(Try it): Whenever an image turns up, omit it and return the remaining data exactly.

(Study material):
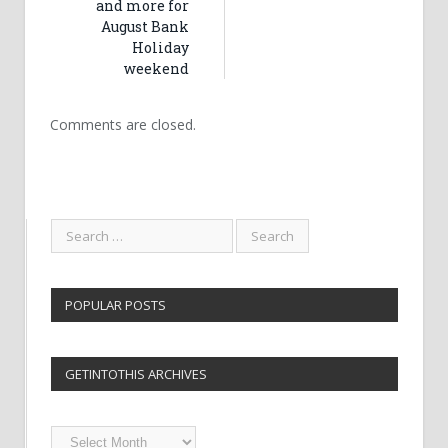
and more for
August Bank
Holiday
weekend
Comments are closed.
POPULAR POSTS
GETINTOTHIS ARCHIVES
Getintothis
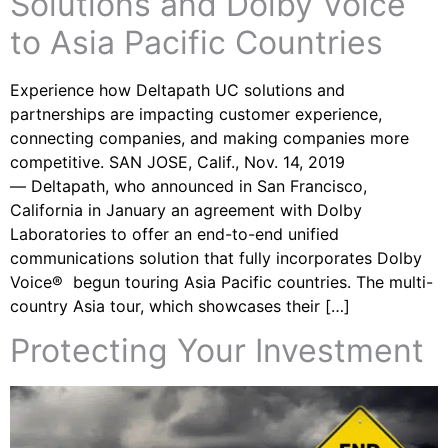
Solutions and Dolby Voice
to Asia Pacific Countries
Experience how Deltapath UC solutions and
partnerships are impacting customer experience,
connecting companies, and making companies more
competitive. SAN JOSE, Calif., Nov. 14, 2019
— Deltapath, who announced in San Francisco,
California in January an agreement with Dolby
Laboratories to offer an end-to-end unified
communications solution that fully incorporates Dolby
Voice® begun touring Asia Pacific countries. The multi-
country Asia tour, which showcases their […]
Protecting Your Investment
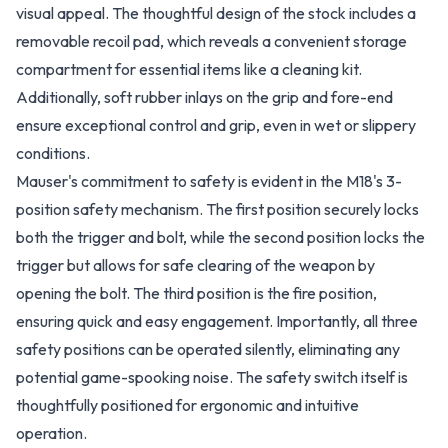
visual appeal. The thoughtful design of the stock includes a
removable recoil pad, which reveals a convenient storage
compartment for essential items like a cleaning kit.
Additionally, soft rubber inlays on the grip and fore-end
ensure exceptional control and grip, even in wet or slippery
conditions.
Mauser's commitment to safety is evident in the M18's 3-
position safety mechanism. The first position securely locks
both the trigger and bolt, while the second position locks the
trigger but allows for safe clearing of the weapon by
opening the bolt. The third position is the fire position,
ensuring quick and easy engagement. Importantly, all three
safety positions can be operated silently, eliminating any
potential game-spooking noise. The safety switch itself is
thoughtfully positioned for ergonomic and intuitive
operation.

(Task response):
and more for
August Bank
Holiday
weekend
Comments are closed.
POPULAR POSTS
GETINTOTHIS ARCHIVES
Getintothis
Solutions and Dolby Voice
to Asia Pacific Countries
Experience how Deltapath UC solutions and
partnerships are impacting customer experience,
connecting companies, and making companies more
competitive. SAN JOSE, Calif., Nov. 14, 2019
— Deltapath, who announced in San Francisco,
California in January an agreement with Dolby
Laboratories to offer an end-to-end unified
communications solution that fully incorporates Dolby
Voice® begun touring Asia Pacific countries. The multi-
country Asia tour, which showcases their […]
Protecting Your Investment
visual appeal. The thoughtful design of the stock includes a
removable recoil pad, which reveals a convenient storage
compartment for essential items like a cleaning kit.
Additionally, soft rubber inlays on the grip and fore-end
ensure exceptional control and grip, even in wet or slippery
conditions.
Mauser's commitment to safety is evident in the M18's 3-
position safety mechanism. The first position securely locks
both the trigger and bolt, while the second position locks the
trigger but allows for safe clearing of the weapon by
opening the bolt. The third position is the fire position,
ensuring quick and easy engagement. Importantly, all three
safety positions can be operated silently, eliminating any
potential game-spooking noise. The safety switch itself is
thoughtfully positioned for ergonomic and intuitive
operation.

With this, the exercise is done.